Stell dir vor, du hast einen ganz ausgedehnten Beckenboden, welcher die Organe nicht mehr halten kann. Das kann dazu führen, dass sich Organe wie Blase, Darm und Gebärmutter absenken. Das führt zu Beschwerden. Auch wenn das Zwerchfell lange einen Hochstand hat, kriegen die Frauen Atemprobleme. Die Rippen stehen mehr auseinander, dadurch arbeiten die Bauchmuskeln nicht mehr richtig. Also übernimmt der Rücken, was ihn überlastet. Das Becken kippt weiter nach vorne, das führt zu Blasenproblemen. Daraus können anhaltende Verspannungen, Rückenschmerzen und andere Probleme entstehen.
Frauen, die bereits vor der Schwangerschaft sportlich waren, und in der Schwangerschaft sportlich bleiben, haben gute Strukturen und super Voraussetzungen, um danach wieder schnell fit zu sein. Weil der Körper dadurch die Anstrengungen und Veränderungen der Schwangerschaft viel besser kompensiert. Die Frauen haben viel weniger Beschwerden und nach der Geburt geht die Rückbildung dann viel zügiger, weil der Körper auf Ressourcen zurückgreifen kann. Ein trainierter Körper hat dann die Möglichkeit und die Kraft, die Statik zu halten. Eine untrainierte Frau hat nach der Geburt erstmals schon Mühe gerade zu sitzen.

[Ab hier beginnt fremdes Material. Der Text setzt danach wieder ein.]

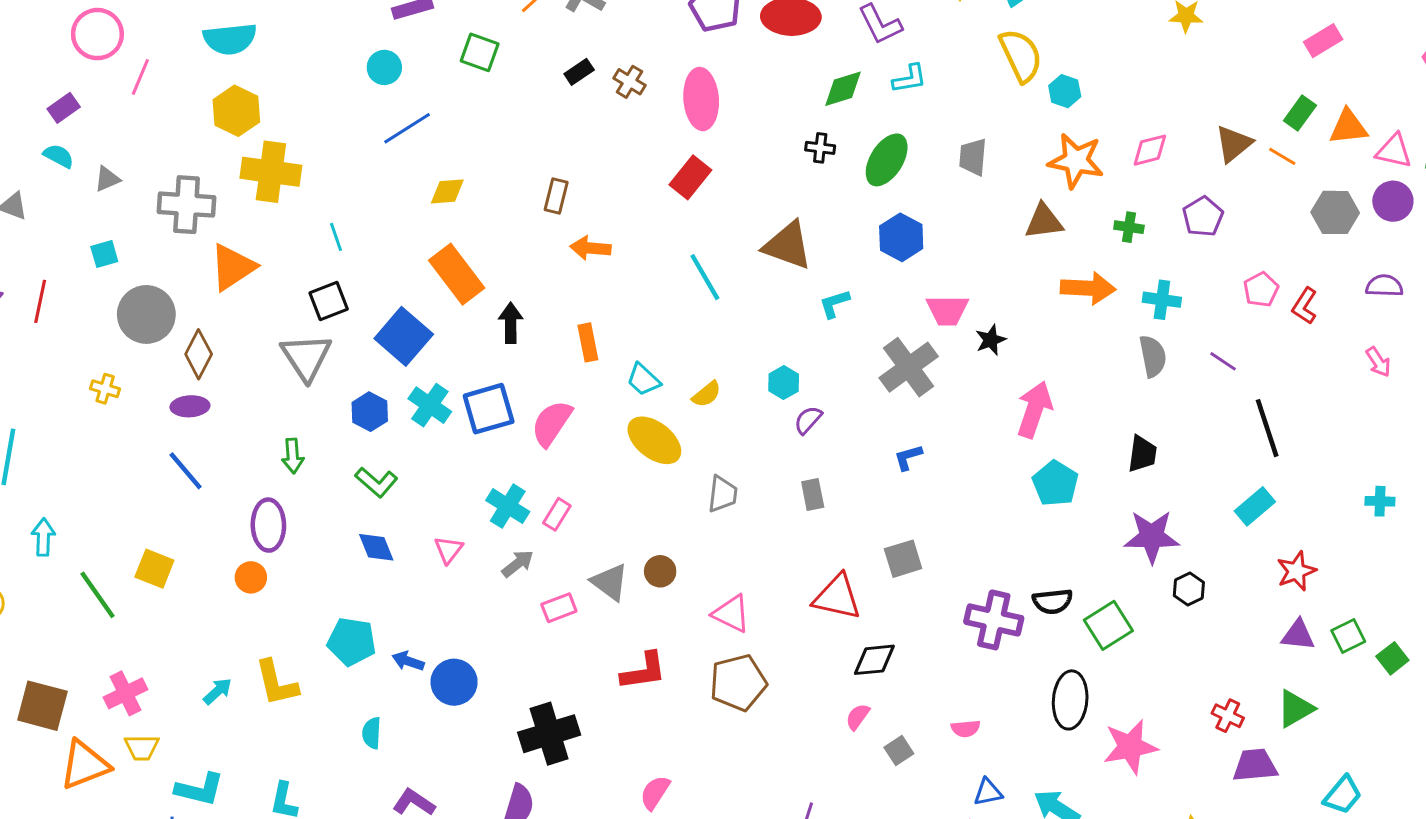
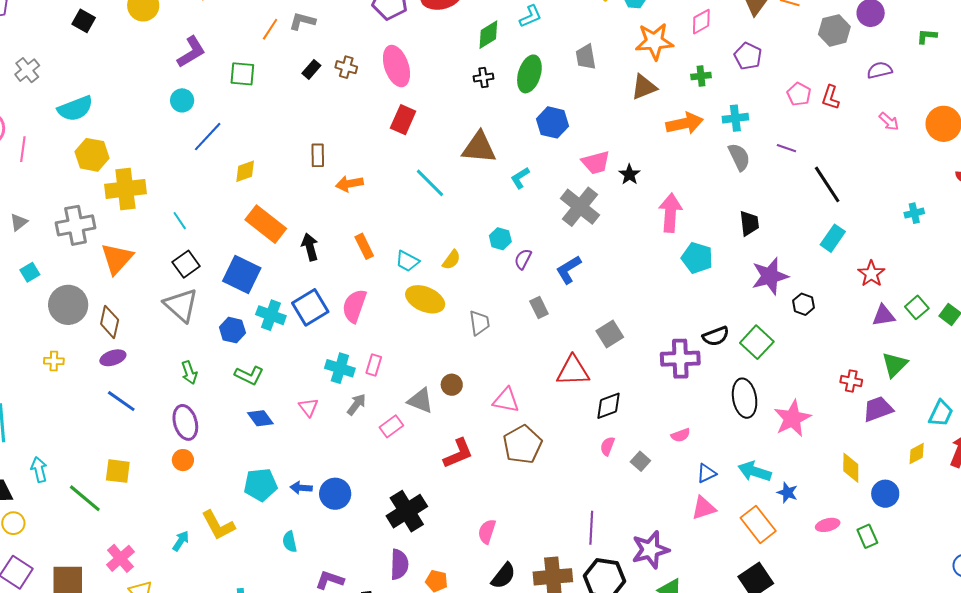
blue L-shape: (908, 457) -> (569, 270), moved, size x1.4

Findet eine Frau schnell zu ihrer Statik zurück, wird sie schneller wieder ihren gewohnten Sport betreiben können.
Rückbildungstraining ist auch zwischendurch und mit Baby möglich.

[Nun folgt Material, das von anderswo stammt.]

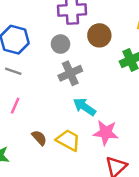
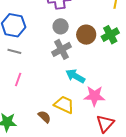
brown circle: (99, 35) -> (86, 35), moved
gray circle: (60, 44) -> (61, 26), moved
brown semicircle: (39, 138) -> (44, 117), moved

Betrifft die Rückbildung demnach alle Frauen, die geboren haben?
Ja, denn wenn die Körperstatik nicht mehr stimmt und nicht jeder Muskel das macht, was er soll, muss ein anderer Muskel übernehmen, also kompensieren. Und wenn ein Muskel über eine längere Zeit kompensieren muss, dann tut es irgendwann weh. Die umliegenden Muskeln verspannen sich und es kann sich eine eigentliche Spirale aus Beschwerden entwickeln. Das tangiert die Frauen unterschiedlich stark, früher oder später betrifft es viele, die sich nicht um die Rückbildung kümmern.

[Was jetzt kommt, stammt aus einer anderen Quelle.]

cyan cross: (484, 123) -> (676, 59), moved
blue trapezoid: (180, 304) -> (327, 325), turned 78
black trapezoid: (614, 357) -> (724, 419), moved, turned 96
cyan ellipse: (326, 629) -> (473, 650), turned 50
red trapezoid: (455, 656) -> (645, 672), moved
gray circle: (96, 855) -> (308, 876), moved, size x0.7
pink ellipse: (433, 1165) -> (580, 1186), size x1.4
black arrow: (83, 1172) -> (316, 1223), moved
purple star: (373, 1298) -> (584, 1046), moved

Du betonst, dass Rückbildungstraining kein Bauch-Beine-Pro-Training ist. Was ist denn das Problem bei diesem Training?
Bauch-Beine-Po-Training zielt auf die oberflächliche, die globale Muskulatur ab. Das Ziel ist, sichtbare Muskeln aufzubauen. Rückbildung setzt an der innersten Muskulatur an, am Beckenboden, an der tiefen Bauch- und Rückenmuskulatur und am Zwerchfell. Die gezielte Atmung, das Anspannen des Beckenbodens und der Tiefenmuskulatur, das ist das erste, was es nach der Geburt braucht. Danach geht es darum, dass sich die Frauen wieder in die richtige statische Haltung bringen. Erst danach folgt das Ansteuern der äusseren, globalen Muskeln.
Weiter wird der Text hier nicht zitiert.